%%
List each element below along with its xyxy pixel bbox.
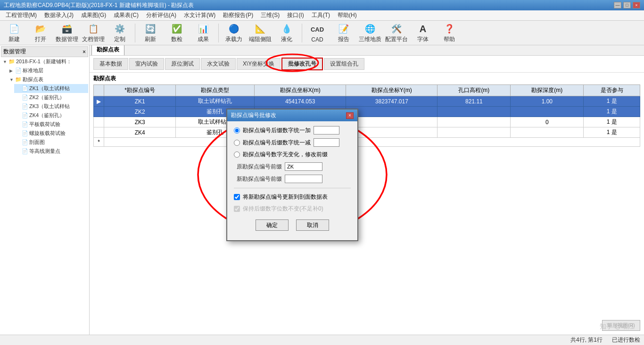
radio-opt2-label: 勘探点编号后缀数字统一减 — [243, 139, 311, 147]
input-add-value[interactable] — [314, 126, 339, 135]
dialog-buttons: 确定 取消 — [234, 217, 351, 236]
original-prefix-input[interactable] — [285, 162, 322, 171]
original-prefix-row: 原勘探点编号前缀 — [234, 162, 351, 171]
radio-row-1: 勘探点编号后缀数字统一加 — [234, 126, 351, 135]
batch-modify-dialog: 勘探点编号批修改 × 勘探点编号后缀数字统一加 勘探点编号后缀数字统一减 勘探点… — [226, 109, 358, 241]
cancel-button[interactable]: 取消 — [296, 219, 329, 231]
radio-opt2[interactable] — [234, 140, 240, 146]
input-subtract-value[interactable] — [314, 138, 339, 147]
new-prefix-row: 新勘探点编号前缀 — [234, 175, 351, 183]
radio-row-3: 勘探点编号数字无变化，修改前缀 — [234, 151, 351, 159]
radio-opt3-label: 勘探点编号数字无变化，修改前缀 — [243, 151, 328, 159]
original-prefix-label: 原勘探点编号前缀 — [237, 163, 282, 171]
checkbox-keep-digits-label: 保持后缀数字位数不变(不足补0) — [243, 205, 323, 213]
checkbox-row-2: 保持后缀数字位数不变(不足补0) — [234, 205, 351, 213]
checkbox-update-section-label: 将新勘探点编号更新到剖面数据表 — [243, 193, 328, 201]
dialog-close-button[interactable]: × — [346, 112, 354, 119]
checkbox-update-section[interactable] — [234, 194, 240, 200]
dialog-separator — [234, 188, 351, 188]
dialog-overlay: 勘探点编号批修改 × 勘探点编号后缀数字统一加 勘探点编号后缀数字统一减 勘探点… — [0, 0, 644, 345]
radio-row-2: 勘探点编号后缀数字统一减 — [234, 138, 351, 147]
confirm-button[interactable]: 确定 — [256, 219, 289, 231]
new-prefix-input[interactable] — [285, 175, 322, 183]
radio-opt1[interactable] — [234, 127, 240, 134]
dialog-body: 勘探点编号后缀数字统一加 勘探点编号后缀数字统一减 勘探点编号数字无变化，修改前… — [227, 121, 357, 240]
new-prefix-label: 新勘探点编号前缀 — [237, 175, 282, 183]
radio-opt3[interactable] — [234, 151, 240, 158]
radio-opt1-label: 勘探点编号后缀数字统一加 — [243, 126, 311, 135]
dialog-title-bar: 勘探点编号批修改 × — [227, 109, 357, 121]
checkbox-keep-digits — [234, 206, 240, 212]
dialog-title-text: 勘探点编号批修改 — [231, 111, 276, 119]
checkbox-row-1: 将新勘探点编号更新到剖面数据表 — [234, 193, 351, 201]
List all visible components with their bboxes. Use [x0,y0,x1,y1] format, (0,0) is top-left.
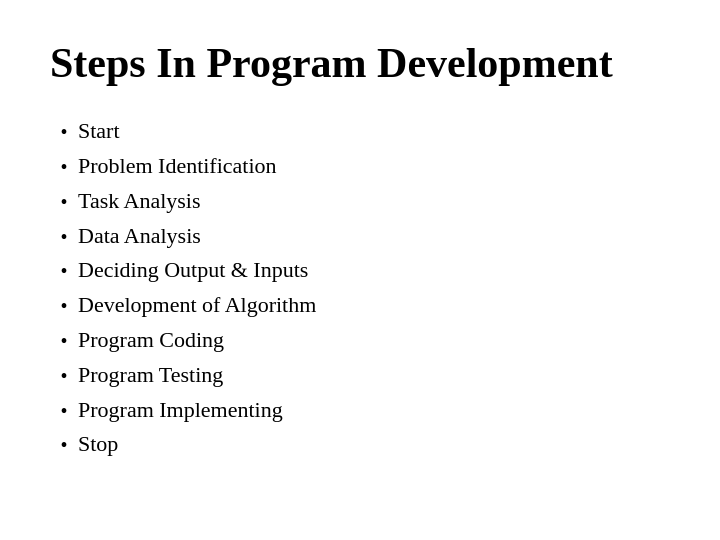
bullet-text: Program Coding [78,325,670,356]
slide-title: Steps In Program Development [50,40,670,86]
bullet-dot-icon: • [50,116,78,146]
bullet-list: •Start•Problem Identification•Task Analy… [50,116,670,460]
bullet-text: Problem Identification [78,151,670,182]
bullet-text: Data Analysis [78,221,670,252]
bullet-dot-icon: • [50,221,78,251]
list-item: •Stop [50,429,670,460]
slide: Steps In Program Development •Start•Prob… [0,0,720,540]
list-item: •Data Analysis [50,221,670,252]
bullet-text: Development of Algorithm [78,290,670,321]
list-item: •Start [50,116,670,147]
list-item: •Program Testing [50,360,670,391]
bullet-dot-icon: • [50,429,78,459]
bullet-text: Stop [78,429,670,460]
bullet-text: Program Implementing [78,395,670,426]
bullet-text: Start [78,116,670,147]
bullet-dot-icon: • [50,290,78,320]
list-item: •Deciding Output & Inputs [50,255,670,286]
bullet-text: Task Analysis [78,186,670,217]
bullet-dot-icon: • [50,360,78,390]
bullet-dot-icon: • [50,255,78,285]
list-item: •Development of Algorithm [50,290,670,321]
list-item: •Task Analysis [50,186,670,217]
bullet-dot-icon: • [50,186,78,216]
bullet-text: Program Testing [78,360,670,391]
bullet-dot-icon: • [50,151,78,181]
list-item: •Program Implementing [50,395,670,426]
bullet-dot-icon: • [50,325,78,355]
list-item: •Program Coding [50,325,670,356]
bullet-dot-icon: • [50,395,78,425]
list-item: •Problem Identification [50,151,670,182]
bullet-text: Deciding Output & Inputs [78,255,670,286]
%%
_Work item_: Each line in the listing above that includes the word "icon" needs to be copied out.

_Result for this task_:
bullet-dot-icon: • [50,116,78,146]
bullet-dot-icon: • [50,221,78,251]
bullet-dot-icon: • [50,429,78,459]
bullet-dot-icon: • [50,290,78,320]
bullet-dot-icon: • [50,360,78,390]
bullet-dot-icon: • [50,255,78,285]
bullet-dot-icon: • [50,186,78,216]
bullet-dot-icon: • [50,151,78,181]
bullet-dot-icon: • [50,325,78,355]
bullet-dot-icon: • [50,395,78,425]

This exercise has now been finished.